The Kookmin Bank case highlights
some of the risks inherent in shipbuilding contracts.

For lenders, pre-delivery finance
is widely regarded as more risky than ship mortgage finance. In the
context of pre-delivery finance, a primary
concern of the lender is to have (usually by way of an assignment
from the buyer) the benefit of a reliable refund guarantee.

However, refund guarantees do not
impose liability upon the guarantor at all times and in all
circumstances. Building contracts invariably give the buyer a right
to be repaid instalments in certain circumstances.

These circumstances are usually
those in which the building contract is at an end – for example
through rescission, or as a result of delay on the part of the
builder, or because the hull has become a total loss.

A guarantor usually has no
liability unless and until the building contract is permanently at
an end.

But insolvency on the part of the
builder is usually not
an event which automatically terminates a building contract and
there are good reasons why that is the case. There are different
kinds of insolvency procedures, ranging from liquidation, to
administration, and to corporate restructurings conducted under
court supervision.

When a builder becomes insolvent,
the insolvency officer may regard the building contract as a
valuable asset of the insolvent company and may wish to complete
the ship and deliver it to the buyer. In such circumstances, there
is no need for insolvency to have the effect of terminating the
building contract.

The buyer’s position is not
adversely affected, because the buyer remains entitled to rely upon
its right to terminate the building contract if the ship is not
properly completed and delivered by the cancelling date.

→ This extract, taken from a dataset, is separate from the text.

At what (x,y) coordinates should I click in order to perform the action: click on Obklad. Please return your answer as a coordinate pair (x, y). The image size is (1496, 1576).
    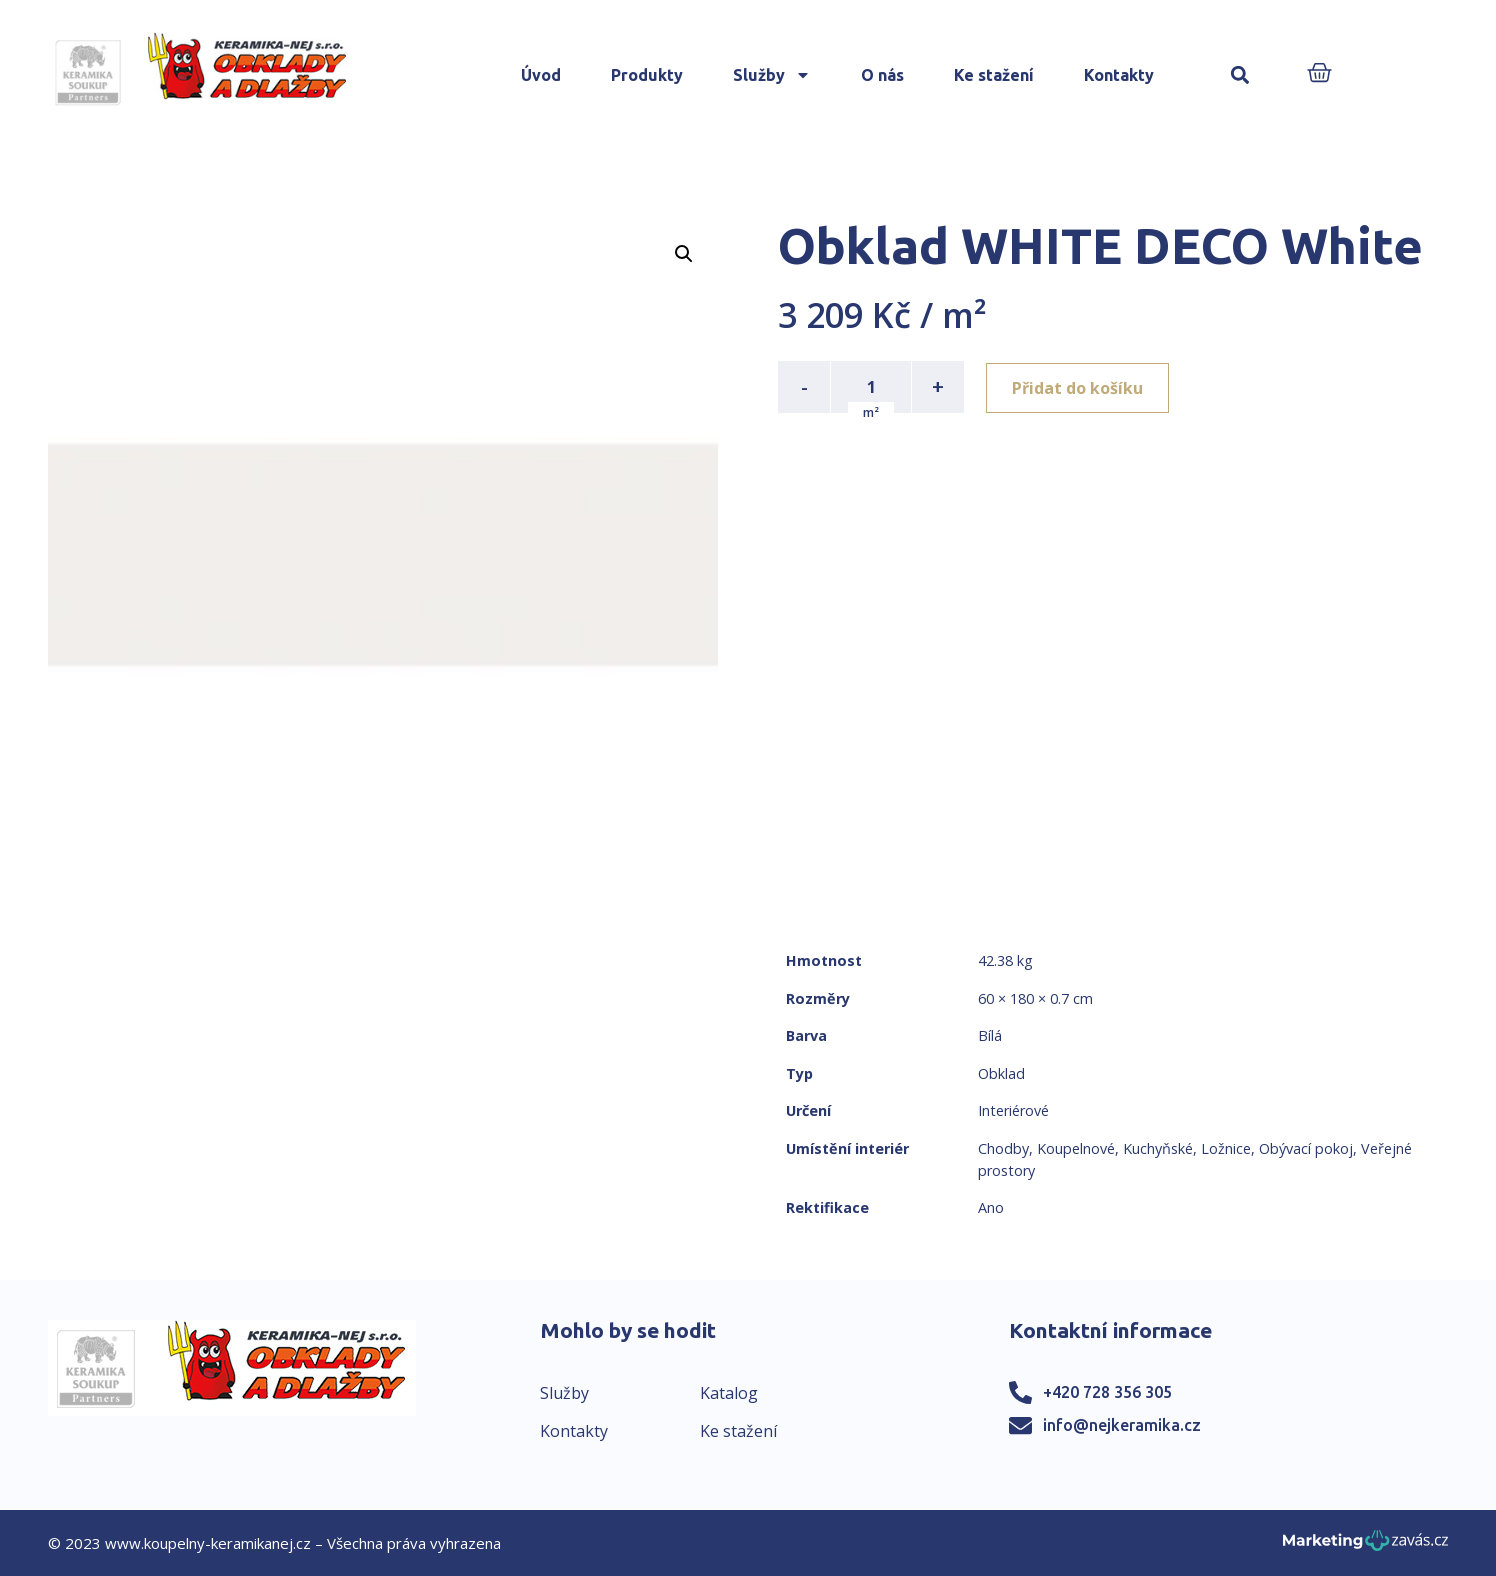
    Looking at the image, I should click on (1001, 1073).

If the insolvency officer completes
the ship successfully and in time, the buyer will have lost nothing
as a result of the insolvency. If the ship is not completed, the
buyer may terminate the contract and recover instalments from the
refund guarantor.



  • The outcome of the dispute
    depended upon its precise facts and upon the Supreme Court’s
    interpretation of the ambiguous drafting of the refund
  • In order to resolve an
    undoubted ambiguity in the drafting of the refund guarantee, the
    Supreme Court was influenced by its view of what was a commercially
    sensible outcome.
  • There is no substitute for
    careful and accurate drafting of legal documents; if the documents
    are ambiguous, the parties must submit to the outcome of legal
  • The judgment created no new
    law; well-established principles of contractual interpretation were
    applied, although the Supreme Court emphasised that the courts are
    entitled to apply a purposive interpretation in circumstances where
    the contract is ambiguous.
  • Kookmin Bank has no adverse
    significance in relation either to the Korean shipbuilding market,
    or to the reliability of Korean refund guarantors.